:: DATA SHOWN ::
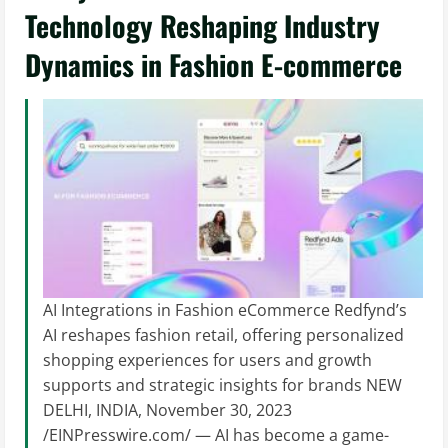
Technology Reshaping Industry
Dynamics in Fashion E-commerce
AI Integrations in Fashion eCommerce Redfynd’s
AI reshapes fashion retail, offering personalized
shopping experiences for users and growth
supports and strategic insights for brands NEW
DELHI, INDIA, November 30, 2023
/EINPresswire.com/ — AI has become a game-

:: DIRECTIONS FOR THIS TASK ::
In your answer, repeat the material above in full, exactly, and without its pictures.

:: EXERCISE OUTPUT ::
Technology Reshaping Industry
Dynamics in Fashion E-commerce
AI Integrations in Fashion eCommerce Redfynd’s
AI reshapes fashion retail, offering personalized
shopping experiences for users and growth
supports and strategic insights for brands NEW
DELHI, INDIA, November 30, 2023
/EINPresswire.com/ — AI has become a game-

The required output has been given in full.